PESSOAL DO CEARÁ – LADO A LADO B
A música cearense em seu auge, ocorrido na década de 1970, há tempos precisava de um longa-metragem que procurasse trazer à tona tanto sua glória quanto seus problemas. E o filme de Nirton Venancio nos apresenta a esse momento de efervescência cultural na capital cearense, que trouxe nomes como Fagner, Belchior, Ednardo, Amelinha, Rodger Rogério, Fausto Nilo, Téti, entre outros. O filme tem uma estrutura tradicional de documentários, mas há detalhes em cada depoimento que chama a atenção, como o desforcar e em seguida o focar no LP do Pessoal do Ceará, na mesa de trabalho de Fausto Nilo, um dos principais narradores dessa história, bem costurada. Um dos méritos de Nirton foi o de conseguir trazer peso semelhante para cada pessoa do grupo, sem enfatizar tanto Belchior, que virou um mito antes mesmo de morrer, ou Fagner, que foi o que alcançou maior sucesso comercial. Ou seja, se for para saber mais sobre esses dois artistas, que se veja outro filme, ou leia mais a respeito deles em outras fontes. O filme tem a intenção de tratar do grupo, ou do não-grupo, já que não havia uma coesão entre os artistas.
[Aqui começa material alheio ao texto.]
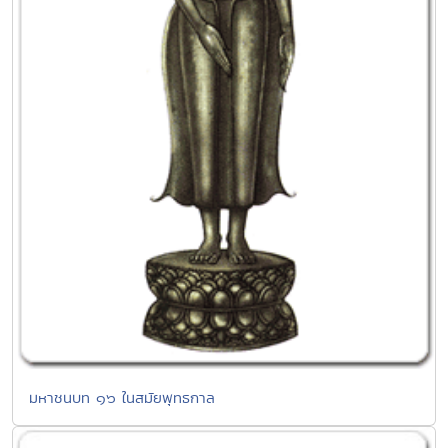
มหาชนบท ๑๖ ในสมัยพุทธกาล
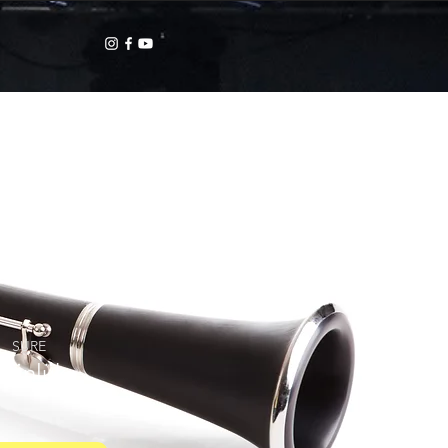
b
SÜRE
Günlük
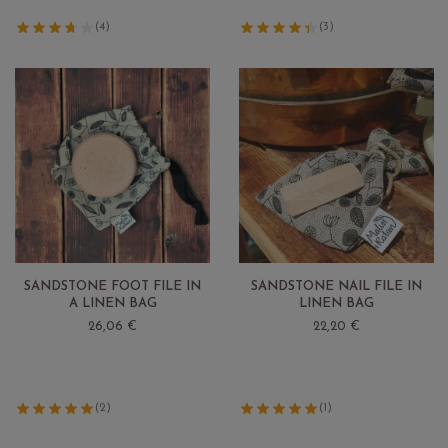
(4)
(3)
SANDSTONE FOOT FILE IN
SANDSTONE NAIL FILE IN
A LINEN BAG
LINEN BAG
26,06 €
22,20 €
(2)
(1)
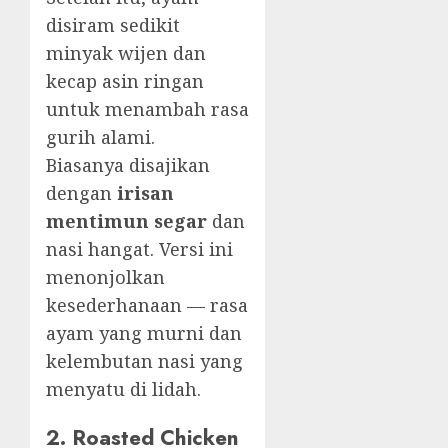
disiram sedikit
minyak wijen dan
kecap asin ringan
untuk menambah rasa
gurih alami.
Biasanya disajikan
dengan
irisan
mentimun segar
dan
nasi hangat. Versi ini
menonjolkan
kesederhanaan — rasa
ayam yang murni dan
kelembutan nasi yang
menyatu di lidah.
2. Roasted Chicken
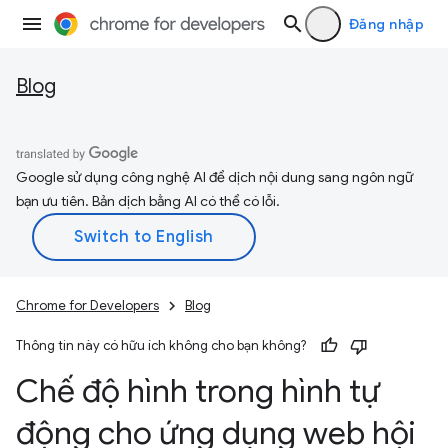
Đăng nhập
Blog
Google sử dụng công nghệ AI để dịch nội dung sang ngôn ngữ
bạn ưu tiên. Bản dịch bằng AI có thể có lỗi.
Chrome for Developers
Blog
Thông tin này có hữu ích không cho bạn không?
Chế độ hình trong hình tự
động cho ứng dụng web hội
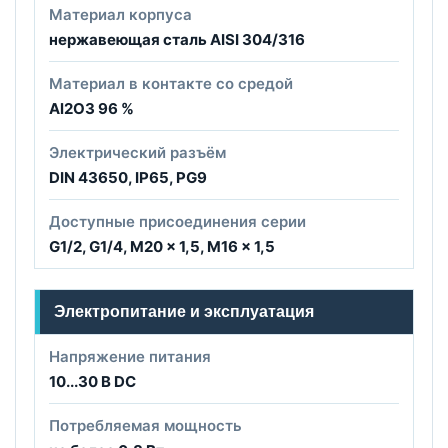
Материал корпуса
нержавеющая сталь AISI 304/316
Материал в контакте со средой
Al2O3 96 %
Электрический разъём
DIN 43650, IP65, PG9
Доступные присоединения серии
G1/2, G1/4, M20 × 1,5, M16 × 1,5
Электропитание и эксплуатация
Напряжение питания
10...30 В DC
Потребляемая мощность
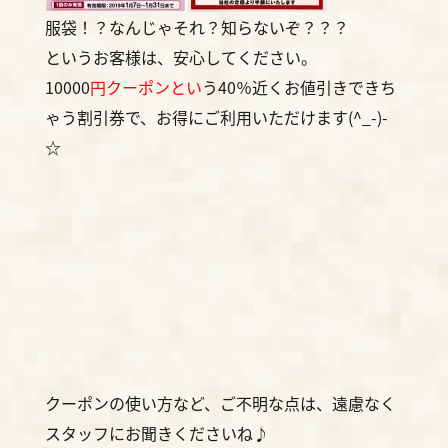
服袋！？なんじゃそれ？知らないぞ？？？
というお客様は、安心してください。
10000
円クーポンとい
う40％近くお値引きできち
ゃう割引券で、
お得にご利用いただけます(^_-)-
☆
クーポンの使い方など、ご不明な点は、遠慮なく
スタッフにお聞きくださいね♪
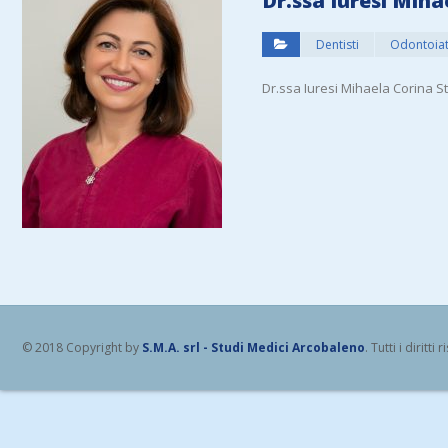
Dr.ssa Iuresi Miha
Dentisti
Odontoiat
Dr.ssa Iuresi Mihaela Corina S
© 2018 Copyright by
S.M.A. srl - Studi Medici Arcobaleno
. Tutti i diritti r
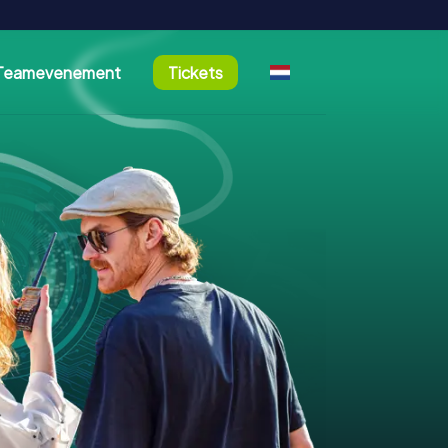
Teamevenement
Tickets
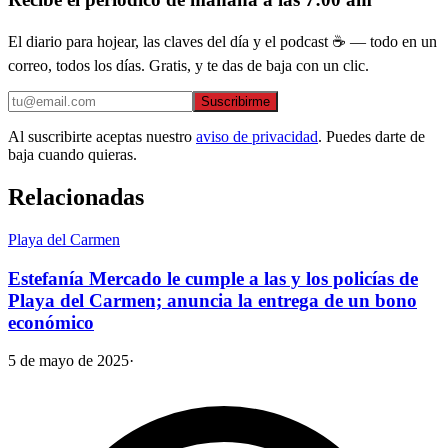
El diario para hojear, las claves del día y el podcast ☕ — todo en un
correo, todos los días. Gratis, y te das de baja con un clic.
Suscribirme
Al suscribirte aceptas nuestro
aviso de privacidad
. Puedes darte de
baja cuando quieras.
Relacionadas
Playa del Carmen
Estefanía Mercado le cumple a las y los policías de
Playa del Carmen; anuncia la entrega de un bono
económico
5 de mayo de 2025
·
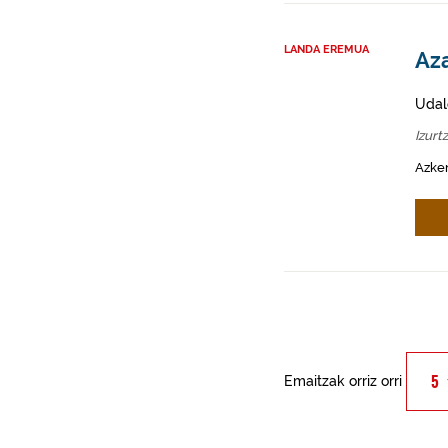
LANDA EREMUA
Aza
Udal
Izurt
Azken
Emaitzak orriz orri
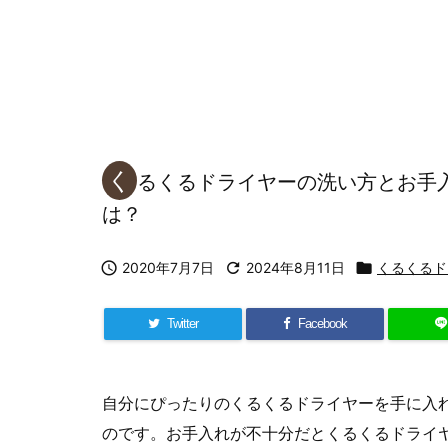
く
るくるドライヤーの洗い方とお手
は？

2020年7月7日

2024年8月11日

くるくるド
Twitter
Facebook
自分にぴったりのくるくるドライヤーを手に入
のです。お手入れが不十分だとくるくるドライ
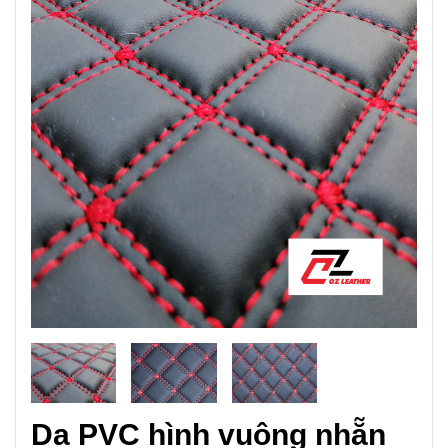
Da PVC hình vuông nhẵn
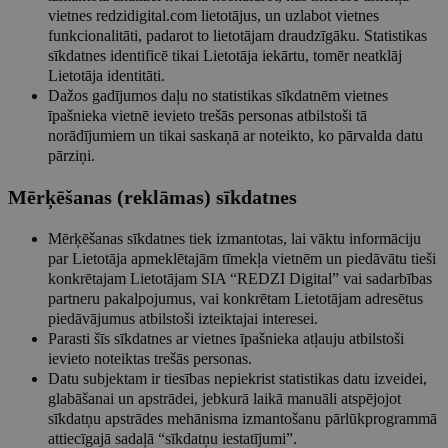
vietnes redzidigital.com lietotājus, un uzlabot vietnes
funkcionalitāti, padarot to lietotājam draudzīgāku. Statistikas
sīkdatnes identificē tikai Lietotāja iekārtu, tomēr neatklāj
Lietotāja identitāti.
Dažos gadījumos daļu no statistikas sīkdatnēm vietnes
īpašnieka vietnē ievieto trešās personas atbilstoši tā
norādījumiem un tikai saskaņā ar noteikto, ko pārvalda datu
pārziņi.
Mērķēšanas (reklāmas) sīkdatnes
Mērķēšanas sīkdatnes tiek izmantotas, lai vāktu informāciju
par Lietotāja apmeklētajām tīmekļa vietnēm un piedāvātu tieši
konkrētajam Lietotājam SIA “REDZI Digital” vai sadarbības
partneru pakalpojumus, vai konkrētam Lietotājam adresētus
piedāvājumus atbilstoši izteiktajai interesei.
Parasti šīs sīkdatnes ar vietnes īpašnieka atļauju atbilstoši
ievieto noteiktas trešās personas.
Datu subjektam ir tiesības nepiekrist statistikas datu izveidei,
glabāšanai un apstrādei, jebkurā laikā manuāli atspējojot
sīkdatņu apstrādes mehānisma izmantošanu pārlūkprogrammā
attiecīgajā sadaļā “sīkdatņu iestatījumi”.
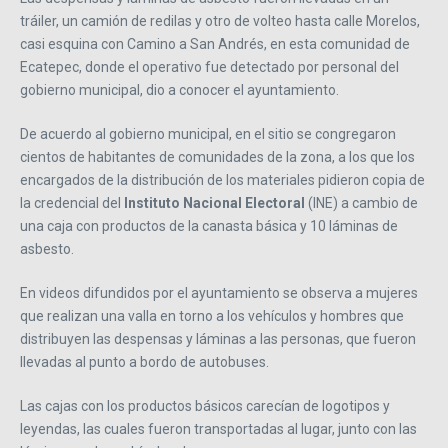
tráiler, un camión de redilas y otro de volteo hasta calle Morelos,
casi esquina con Camino a San Andrés, en esta comunidad de
Ecatepec, donde el operativo fue detectado por personal del
gobierno municipal, dio a conocer el ayuntamiento.
De acuerdo al gobierno municipal, en el sitio se congregaron
cientos de habitantes de comunidades de la zona, a los que los
encargados de la distribución de los materiales pidieron copia de
la credencial del
Instituto Nacional Electoral
(INE) a cambio de
una caja con productos de la canasta básica y 10 láminas de
asbesto.
En videos difundidos por el ayuntamiento se observa a mujeres
que realizan una valla en torno a los vehículos y hombres que
distribuyen las despensas y láminas a las personas, que fueron
llevadas al punto a bordo de autobuses.
Las cajas con los productos básicos carecían de logotipos y
leyendas, las cuales fueron transportadas al lugar, junto con las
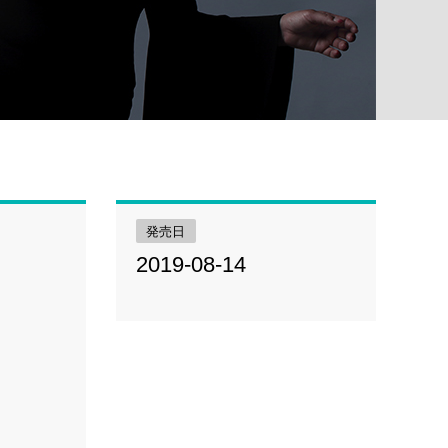
発売日
2019-08-14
Até porque todos eles tiveram suas próprias histórias de vida difíceis. PESSOAL DO CEARÁ – LADO A LADO B (2024) foi exibido em caráter de teste de público, mas é bem possível que nada seja mudado quando de seu lançamento em circuito neste ano. O resultado final é um filme que tanto provoca interesse àqueles que não conhecem tanto os artistas, quanto traz alegria e saudosismo a quem os conheceu. Além do mais, certos depoimentos expõem o lado cruel da indústria fonográfica no Brasil, mas principalmente certo tom de desencanto da maior parte das pessoas que participaram desse momento tão especial da música popular brasileira.